Pandora is just one of many companies that profit from the fear they produce with such outlandish claims. As I’ve repeatedly noted, these calculations don’t account for the benefits such networking brings to the organization, the improved productivity highlighted in a University of Melbourne study, or the amount of work these employees perform outside the 9-to-5 office hours because they’re networked. In fact, another story that crossed my desk today points out that companies in the UK were able to maintain productivity even as snowbound workers were unable to get to the office because their ability to connect with each other and the office let them get their work done from home.

And, as I’ve also noted before, these lost-productivity assertions don’t stand up to statistical scrutiny.
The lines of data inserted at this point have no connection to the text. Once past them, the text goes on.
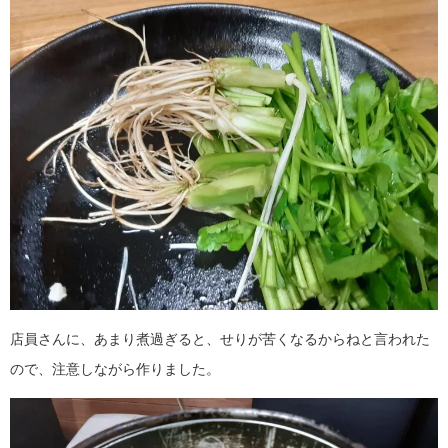
店員さんに、あまり煮過ぎると、せりが苦くなるからねと言われた
ので、注意しながら作りました。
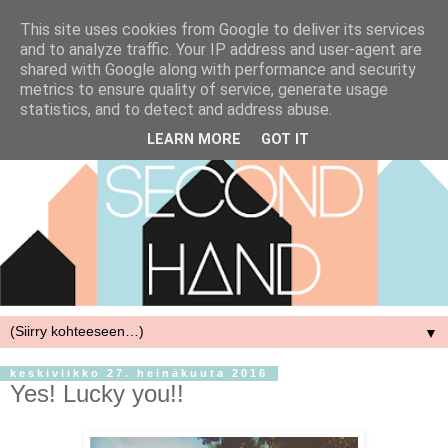
This site uses cookies from Google to deliver its services
and to analyze traffic. Your IP address and user-agent are
shared with Google along with performance and security
metrics to ensure quality of service, generate usage
statistics, and to detect and address abuse.
LEARN MORE
GOT IT
▼
keskiviikko 27. heinäkuuta 2016
Yes! Lucky you!!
According to the U.S. Department of Labor, nonfarm business sector labor productivity increased in the third quarter of 2009 by 8.1%. That’s a far more credible number than the back-of-the-envelope calculations Pandora, Websense and other monitoring-and-blocking companies use in their scare campaigns. In fact, it reveals the productivity claims by these companies as an outright lie.

Yet these tactics continue to influence managers, as evidenced by the fact that most companies block access despite the fact that blocking is contrary to their own self interests.

Leaders need to realize that organizations that encourage their employees to network during work — guided by clear policies and improved business literacy — will experience success that eclipses that of organizations that block access.

It’s not a question of employee entitlements. It’s a question of smart business practices.